It is important to emphasize that, due to optimization, the complexity measure described above is an upper bound of the true computational complexity of the I/O of a single neuron, i.e., it is possible that there exists a much smaller neural network that could mimic the biophysical neuron with a similar degree of accuracy but the training process we used could not find it. Additionally, we note that we have limited our architecture search space only to fully connected (FCN) and temporally convolutional (TCN) neural network architectures. It is likely that additional architectural search could yield even simpler and more compact models for any desired degree of prediction accuracy. In order to facilitate this search inthe scientific community, we hereby release our large readymade dataset of simulated inputs and outputs of a fully complex single layer 5 cortical neuron in an invivo like regime so that the community can focus on modelling various aspects of this endeavour and avoid running the simulations themselves.
The analysis of deep neural networks is a challenging task and a rapid growing field (Olah, Mordvintsev, and Schubert 2017; Mordvintsev, Olah, and Tyka 2015; Mahendran and Vedaldi 2015). Nevertheless, observing the weight matrix of units (“filters”) in first layer of the respective DNN is straightforward and can provide ample insights regarding the I/O transformation of the neuron. The full network can be interpreted as consisting of a basic set of filters that span the space of possible spatio-temporal patterns of synaptic inputs that will drive the original neuron to spike. The first layer defines this space, and the rest of the network mixes and matches within that space. For example, as shown in Fig. 3, in the case of a pyramidal neuron without NMDA synapses, most filters have significant weights only for basal and oblique inputs, and the weight given for apical tuft synapses is negligible (despite the existence of voltage dependent Ca2+ and other nonlinear currents in this model including occasional Ca2+ spikes). The picture is fundamentally different when NMDA synapses were included in the model. In this case the weights assigned to apical dendrite synapses is significant. Moreover, the filters devoted to these apical inputs tend to have a temporal structure that is significantly wider (in time) than for the proximal synapses, suggesting that the temporal precision of input to the apical synapses is less important. These are basic insights that could be drawn by just observing first layer filters of the resulting DNN.

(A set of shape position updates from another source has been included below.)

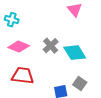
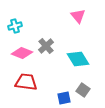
cyan cross: (12, 20) -> (15, 26), turned -32
gray cross: (51, 46) -> (46, 46), moved

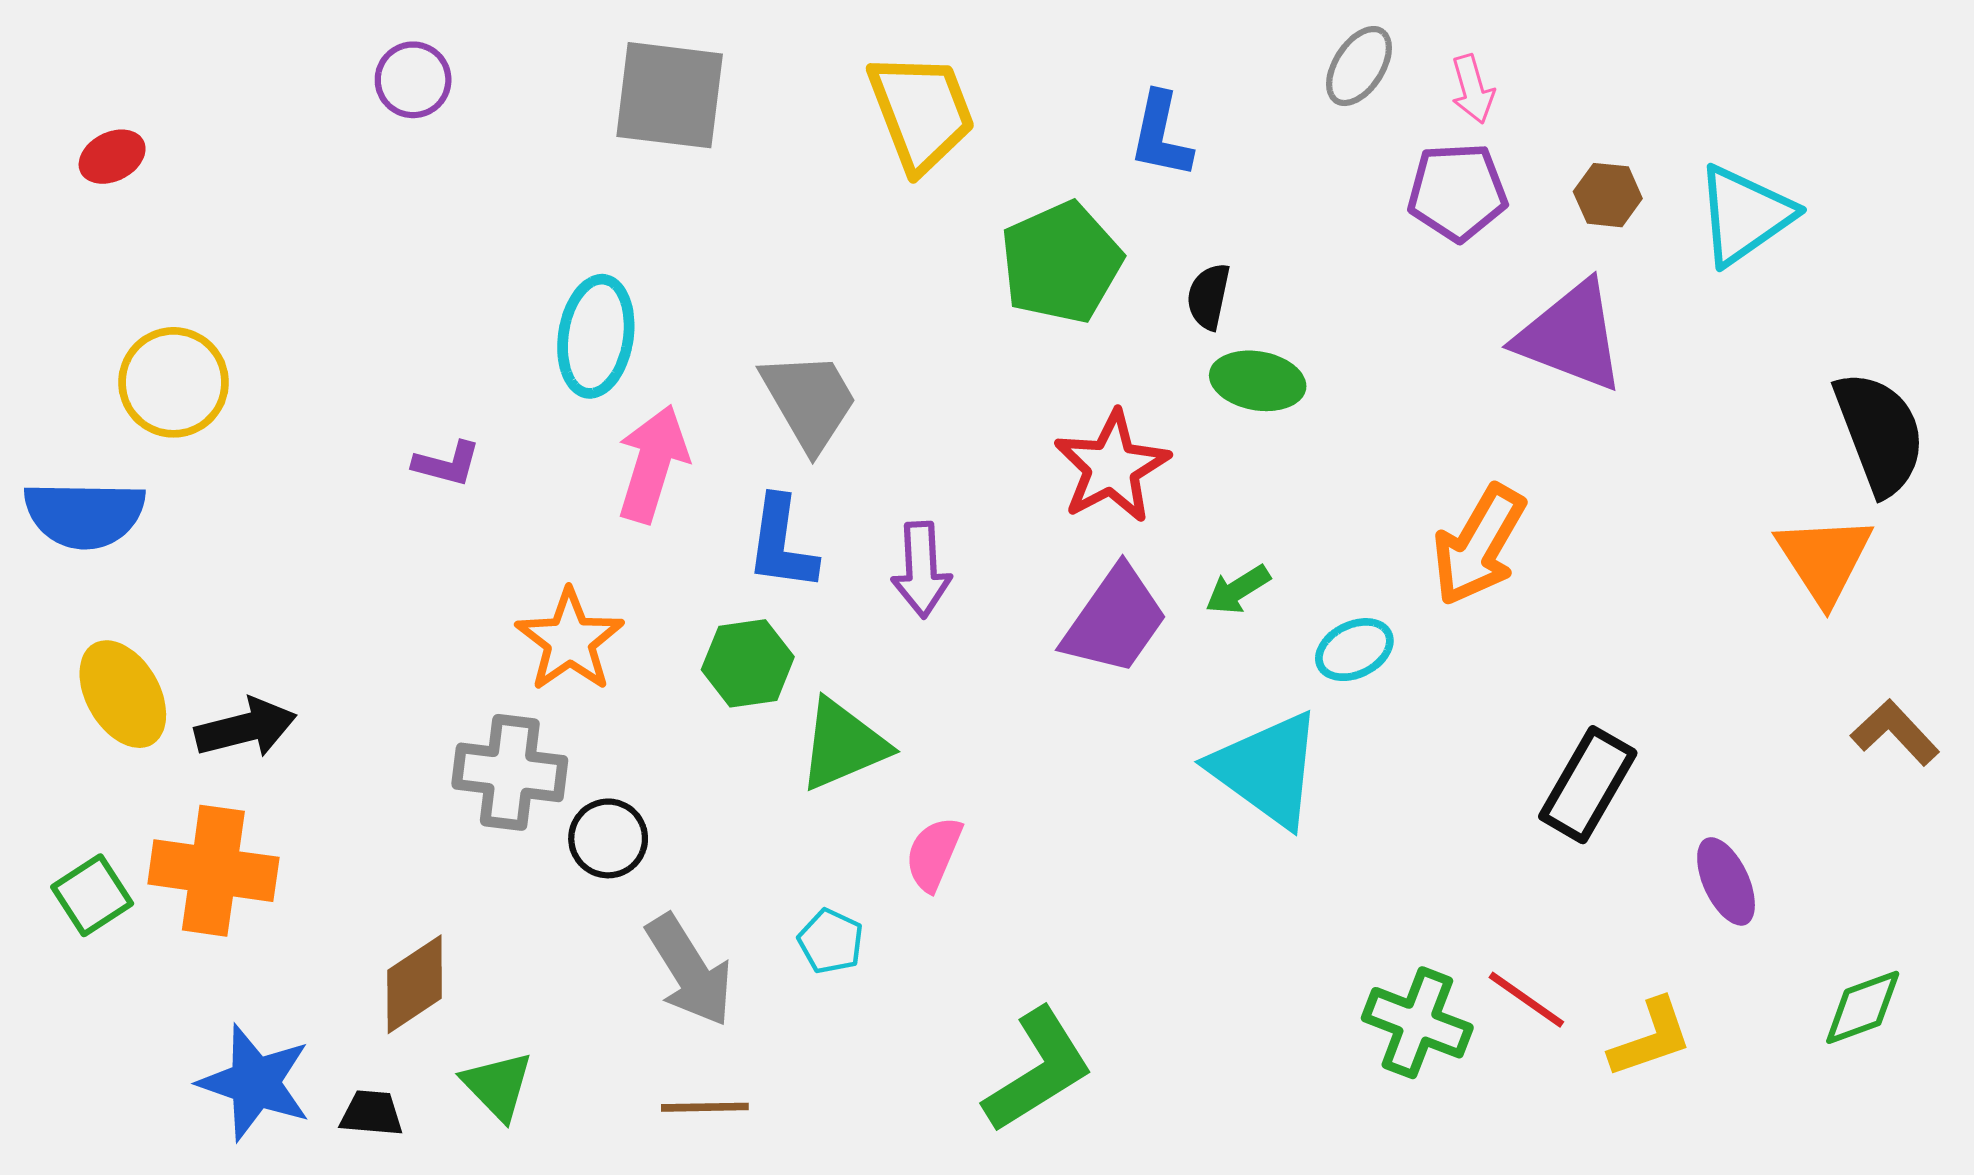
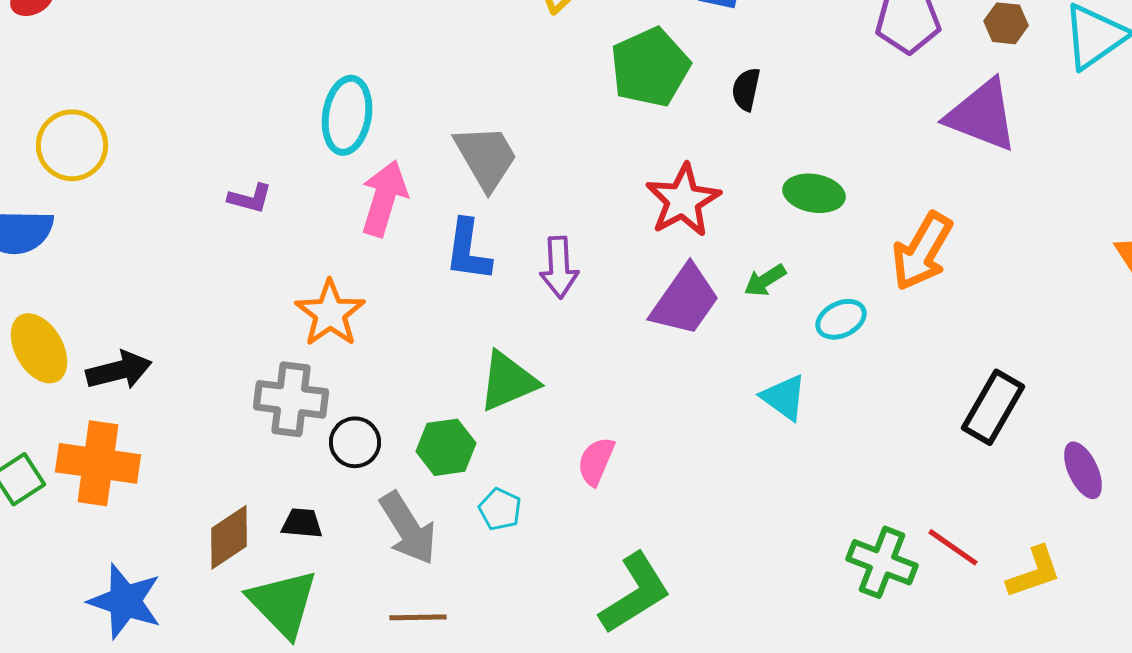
green ellipse: (1258, 381) -> (814, 193), moved
green hexagon: (748, 663) -> (446, 447), moved
cyan triangle: (1267, 769) -> (784, 397), size x0.6
pink semicircle: (934, 854) -> (596, 461), moved
green triangle: (498, 1086) -> (283, 603), size x1.5
black trapezoid: (372, 1113) -> (302, 523), moved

This work opens multiple additional avenues for future research. One important direction is the isolation of the contribution of specific mechanisms to the computational power of the neuron in a similar way to that performed here for NMDA (See also Fig. S5 & S7). By fitting a DNN while manipulating specific dendritic currents (e.g., VGCa, Kv, HCN channels), we will better understand their contribution to the overall synaptic integration process and to the complexity of the respective DNN. An additional interesting direction is to utilize this work to improve our understanding of dendritic integration. Rather than modelling a neuron bombarded with random meaningless input, one could utilize the neuron’s equivalent-DNN to make the neuron compute some interesting meaningful functions. For example, now that we estimate that a cortical L5 pyramidal neuron is equivalent to a deep network with 7 hidden layers, this DNN could be used to teach the respective neuron to implement a function which is in the scope of the capabilities of such a network, such as classifying hand written digits or a sequence of auditory sounds. One can then both validate the hypothesis that single neurons could perform complex computational tasks and investigate how these neurons can implement such complex tasks.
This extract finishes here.